WILLIAM JEFFERSON CLINTON was elected President of the United States in 1992, and again in 1996, he was the first Democratic president to be awarded a second term in six decades. Under his leadership, the United States enjoyed the strongest economy in a generation and the longest economic expansion in U.S. history. Prior to that, President Clinton served as Arkansas Attorney General in 1976, and won the governorship in 1978. After losing a bid for a second term, he regained the office four years later, and served until 1992.

Following the 2004 tsunami, President Clinton also served as the United Nations Special Envoy for Tsunami Recovery for two years, and led a nationwide fundraising effort with President Bush and established the Bush-Clinton Katrina Fund to assist survivors of Hurrican Katrina in the rebuilding effort.

After leaving the White House, President Clinton established the William J. Clinton Foundation with the mission to strengthen the capacity of people in the United States and throughout the world to meet the challenges of global interdependence.

Following the 2002 Barcelona AIDS Conference, President Clinton began the Clinton Foundation HIV/AIDS Initiative (CHAI) to assist countries in implementing large-scale, integrated, care, treatment and prevention programs that will turn the tide on the epidemic. It partners with countries in Africa, the Caribbean and Asia to develop operational business plans to scale-up care and treatment. CHAI works with individual governments and provides them with technical assistance, human and financial resources, and know-how from the sharing of the best practices across projects. CHAI is currently bringing life-saving care and treatment to 1.4 million people around the world.

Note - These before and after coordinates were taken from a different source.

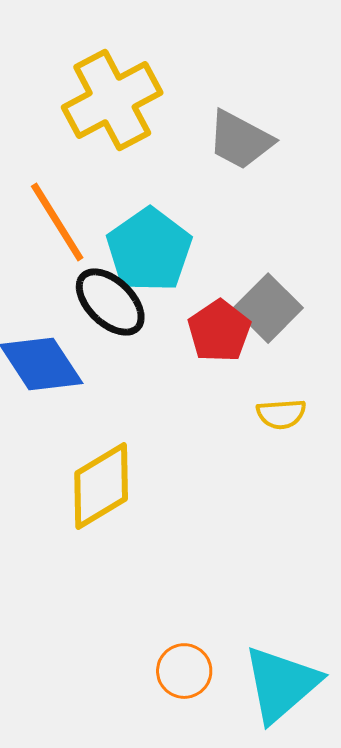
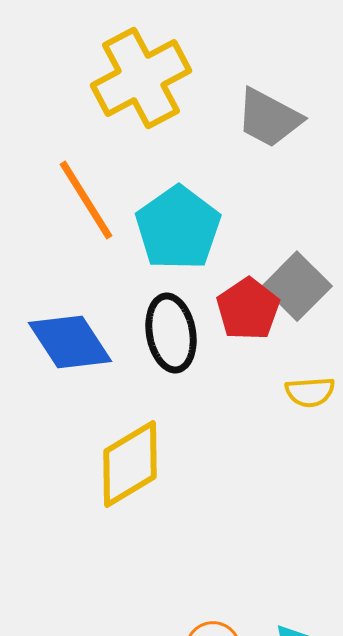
black ellipse: (110, 302) -> (171, 333), moved, turned 36

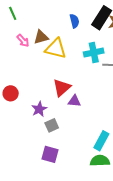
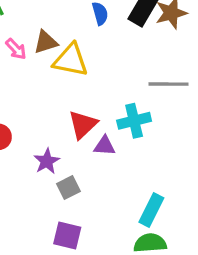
cyan cross: (94, 53) -> (134, 121), moved

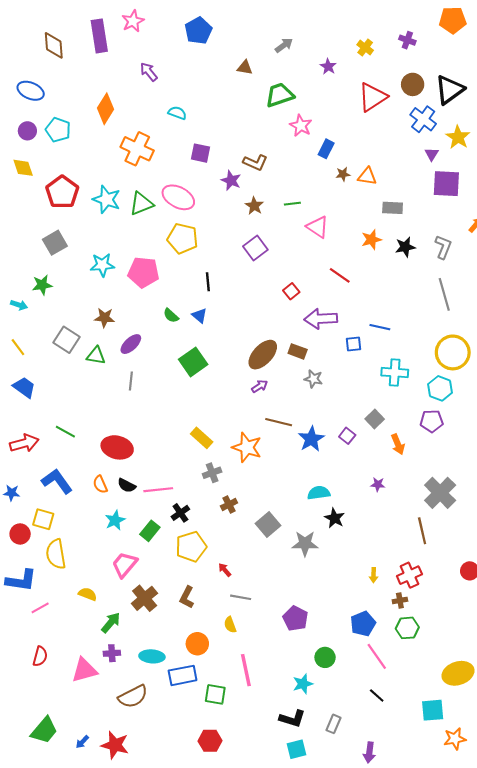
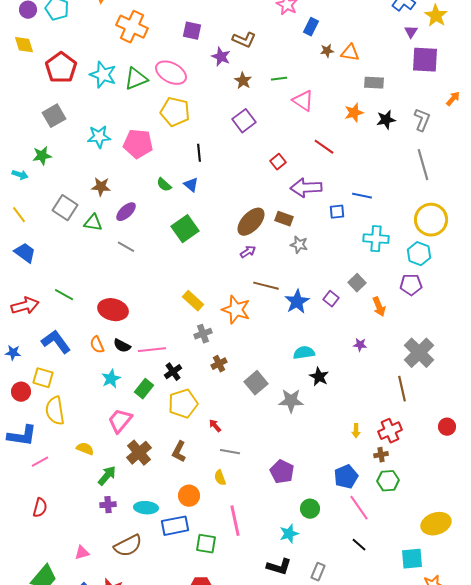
gray line: (131, 381) -> (126, 247), turned -66
pink triangle: (84, 670) -> (82, 553), moved, size x0.6

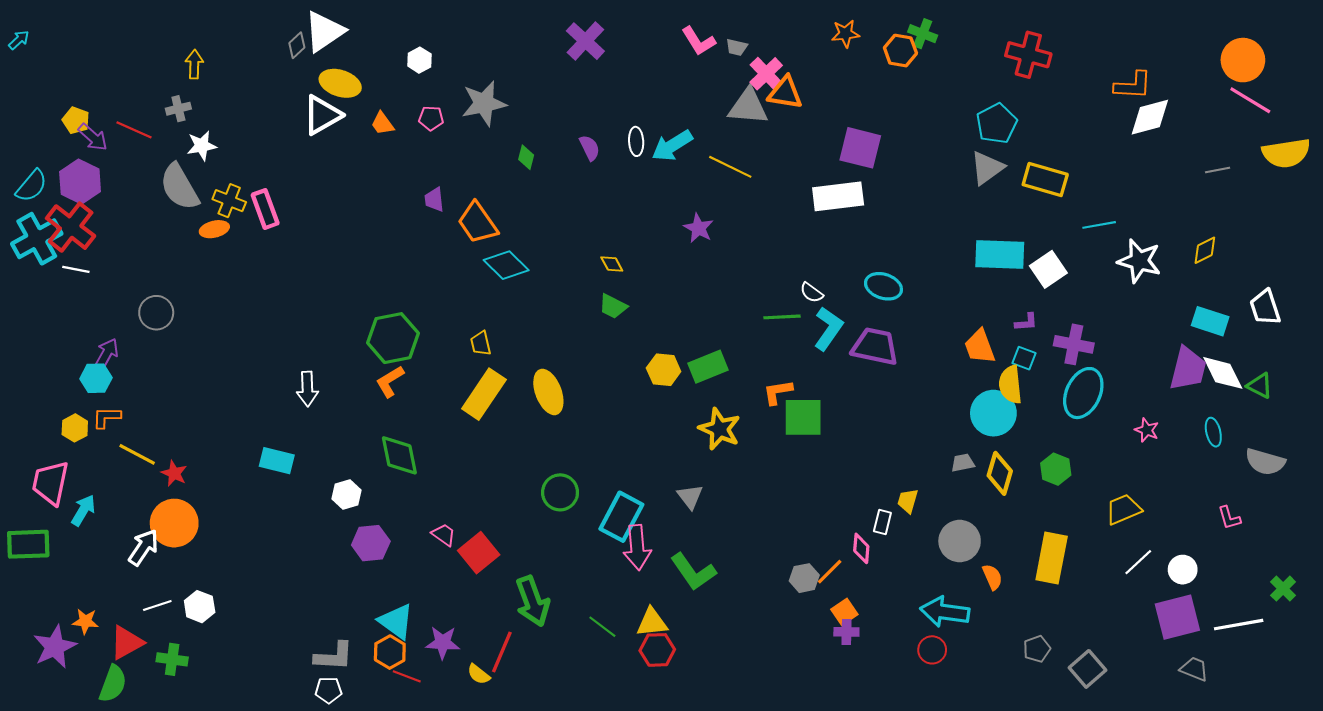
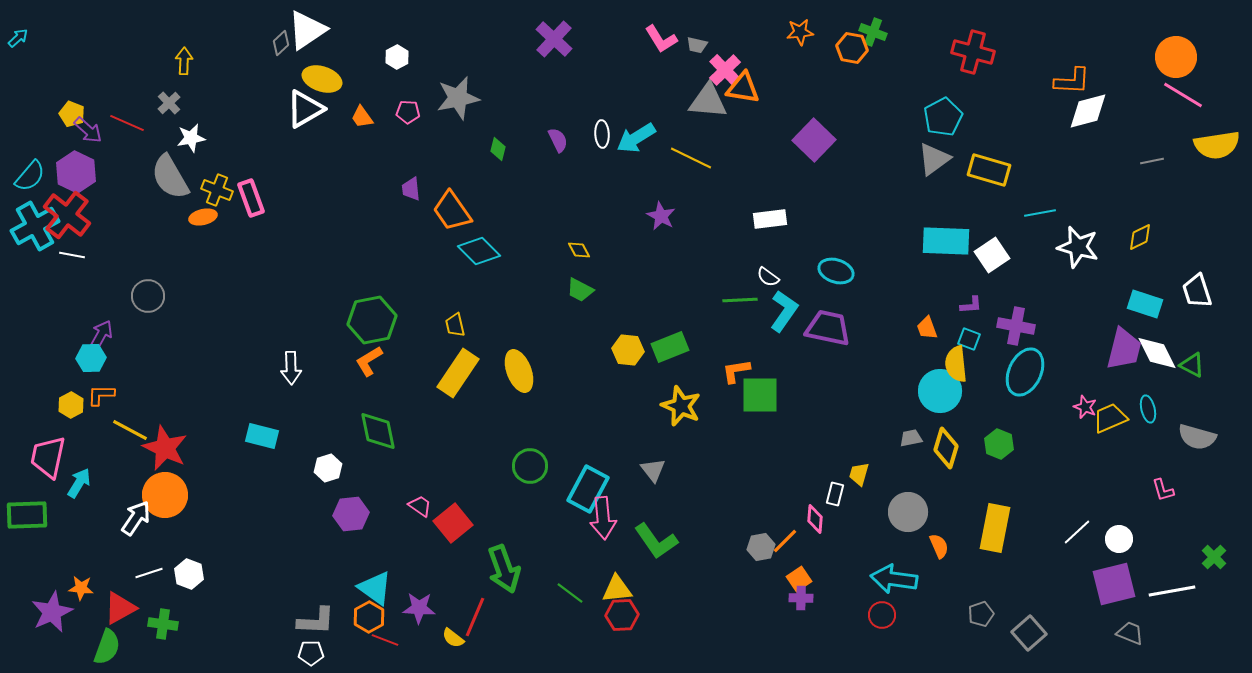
gray cross: (178, 109) -> (169, 103), turned -30
purple square: (860, 148) -> (814, 140), turned 30
white rectangle: (838, 196) -> (770, 219), moved, size x0.7
orange trapezoid: (980, 347) -> (927, 328), size x0.7
red star: (174, 473) -> (165, 448), size x1.8
yellow trapezoid: (1123, 509) -> (1110, 418), moved

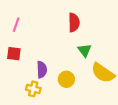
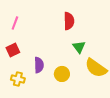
red square: (14, 54) -> (13, 50), turned -32
yellow cross: (33, 89) -> (18, 79), moved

In September 2005, President Clinton hosted the inaugural meeting of the Clinton Global Initiative (CGI) a non-partisan catalyst for action, bringing together a community of global leaders to devise and implement innovative solutions to some of the world's most pressing challenges. CGI brings together current and former heads of state along with hundreds of other leaders from governments, the business community, and NGOs who contribute to innovative solutions to alleviate poverty, promote effective governance, reconcile religious conflicts, and protect the environment.

The Clinton Foundation also works to catalyze sustainable growth in Africa through the Clinton Hunter Development Initiative, fight climate change through the Clinton Climate Initiative, and create healthier school envrionments in the United States through the Alliance for a Healthier Generation.


LUCY CHESIRE is a Clinical Nutritionist by profession and has worked as a Nutritionist in charge of AMPATH (Academic Model for the Prevention and Treatment of HIV) in Eldoret, Kenya in 2000-2005. She completed a Degree in Food, Nutrition, and Dietetics from the Egerton University in Kenya and has currently been admitted to pursue Masters in Public Health at the University of Liverpool – UK. Because of her passion for Nutrition Lucy looks forward to zeroing in on Public Health Nutrition with a focus on Nutrition and HIV. In the past Lucy has been very instrumental in the implementation of Food Strategy Programs that has enabled AMPATH to address nutritional concerns among people living with HIV/AIDS. With 10 years experience now in the HIV/AIDS field, Lucy for the last 5 years has also incorporated TB activities into her work and now concentrates on TB/HIV advocacy both at international regional and national Level. Lucy since 2006 has worked for the project ACTION, Advocacy to control TB internationally and is currently working with the Kenya AIDS NGO Consortium under their TB project coordinating TB advocacy activities.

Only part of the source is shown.